Kebanyakan coran aluminium memiliki semacam teks atau hiasan. Teks atau dekorasi ini dapat berupa huruf, logo, merek dagang, kode tanggal atau nomor produksi, yang berguna untuk melacak rantai pasokan, mempromosikan merek, dan mencapai banyak tujuan lainnya.

Ukiran atau dekorasi die-casting dapat diperoleh pada bagian-bagiannya dengan tiga cara.

  1. Sebagai fitur yang ditinggikan
  2. Sebagai ciri-ciri depresi
  3. Huruf timbul pada panel cekung

Di antara ketiga cara tersebut, yang paling ekonomis adalah dengan menjaga huruf tetap terangkat. Bagian yang terangkat pada pengecoran aluminium membutuhkan bagian cetakan yang cekung.

Fitur ini mudah untuk dimasukkan ke dalam cetakan dan menyebabkan keausan minimal selama pengoperasian. Huruf yang timbul (ditekan) lebih sedikit, dan biaya konstruksi cetakan serta biaya pemeliharaan sepanjang masa pakainya juga lebih rendah.


Sebaliknya, karakter terukir pada coran aluminium memerlukan fitur yang ditinggikan, yang akan dinaikkan ke dalam baja cetakan.

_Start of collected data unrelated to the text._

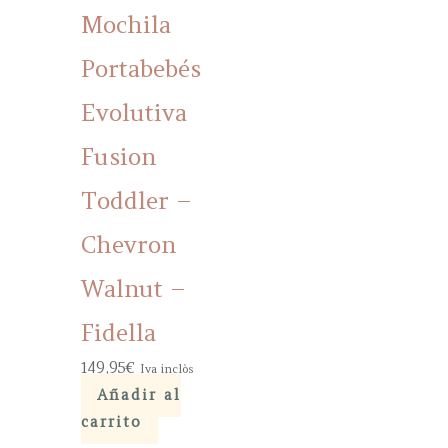
Mochila
Portabebés
Evolutiva
Fusion
Toddler –
Chevron
Walnut –
Fidella
149,95
€
Iva inclòs
Añadir al
carrito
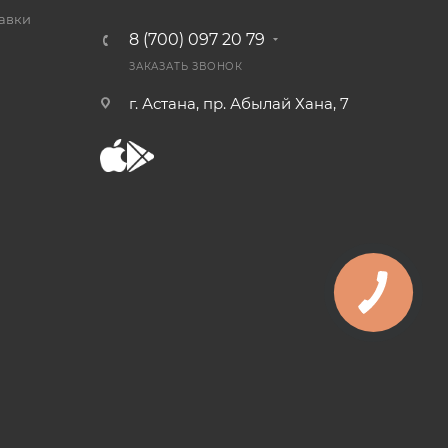
тавки
8 (700) 097 20 79
ЗАКАЗАТЬ ЗВОНОК
г. Астана, пр. Абылай Хана, 7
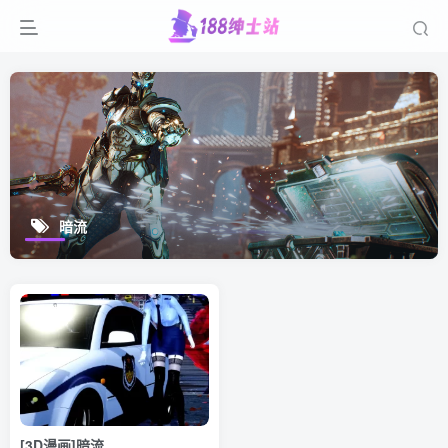
暗流
[3D漫画]暗流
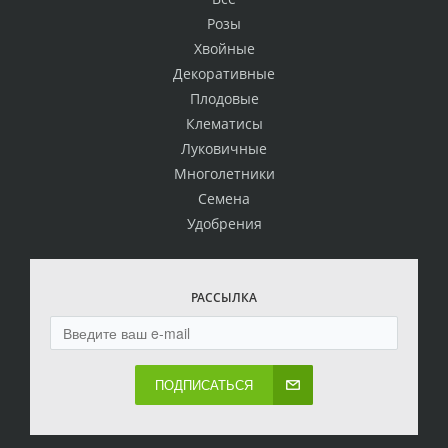
Розы
Хвойные
Декоративные
Плодовые
Клематисы
Луковичные
Многолетники
Семена
Удобрения
РАССЫЛКА
ПОДПИСАТЬСЯ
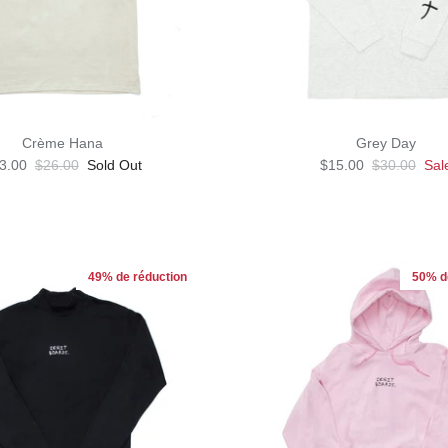
Crème Hana
Grey Day
3.00
$26.00
Sold Out
$15.00
$30.00
Sal
49% de réduction
50% d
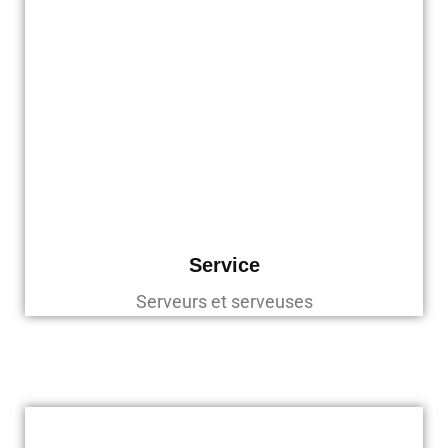
Service
Serveurs et serveuses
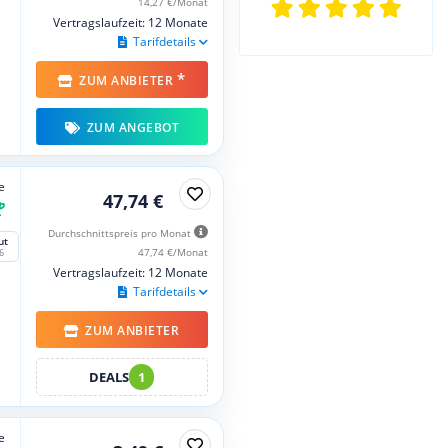
14,27 €/Monat
Vertragslaufzeit: 12 Monate
Tarifdetails
*
ZUM ANBIETER
ZUM ANGEBOT
e
47,74 €
Durchschnittspreis pro Monat
ut
47,74 €/Monat
6
Vertragslaufzeit: 12 Monate
Tarifdetails
ZUM ANBIETER
DEALS
1
e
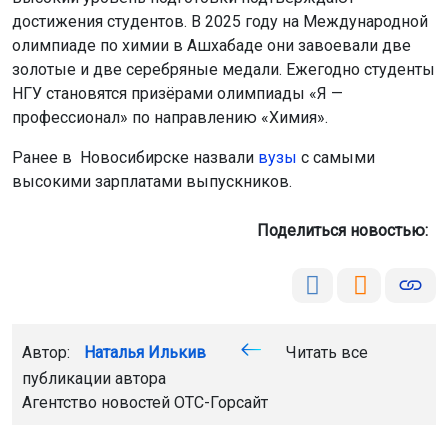
достижения студентов. В 2025 году на Международной
олимпиаде по химии в Ашхабаде они завоевали две
золотые и две серебряные медали. Ежегодно студенты
НГУ становятся призёрами олимпиады «Я —
профессионал» по направлению «Химия».
Ранее в Новосибирске назвали
вузы
с самыми
высокими зарплатами выпускников.
Поделиться новостью:
Автор:
Наталья Илькив
Читать все
публикации автора
Агентство новостей
ОТС-Горсайт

Konstruksinya sedikit lebih rumit dan biaya pemeliharaannya juga lebih tinggi.

Namun, jika desainer ingin mempertahankan permukaan datar, maka teks dapat dirancang sebagai bagian yang ditinggikan dalam panel tersembunyi. Cara ini lebih praktis karena Anda bisa mengaplikasikan bagian yang tersembunyi tanpa harus khawatir merusak cetakan.

Nantinya, lapisan tersebut dapat digunakan untuk mengisi area tersembunyi tambahan. Oleh karena itu, harap hindari penggunaan fitur istirahat langsung pada bagian tersebut.

Pedoman Lainnya

  • Permukaan (ketebalan garis) huruf atau simbol apa pun harus paling sedikit 0,010 inci (0,254 mm) atau lebih besar.
  • Ketinggian garis atau simbol harus sama dengan atau kurang dari ketebalan garis.
  • Jika ada teks atau dekorasi yang berisi detail rumit atau tulisan halus, teks atau dekorasi tersebut mungkin tidak terlihat jelas selama proses pengecoran. Oleh karena itu, cobalah menyederhanakannya semaksimal mungkin.
  • Sudut draft tidak boleh kurang dari 10°.

Mengikuti pedoman ini akan membantu dalam sebagian besar situasi. Jika Anda memiliki persyaratan lain, Anda selalu dapat berkonsultasi dengan pabrik pengecoran Anda untuk mendapatkan saran yang tepat.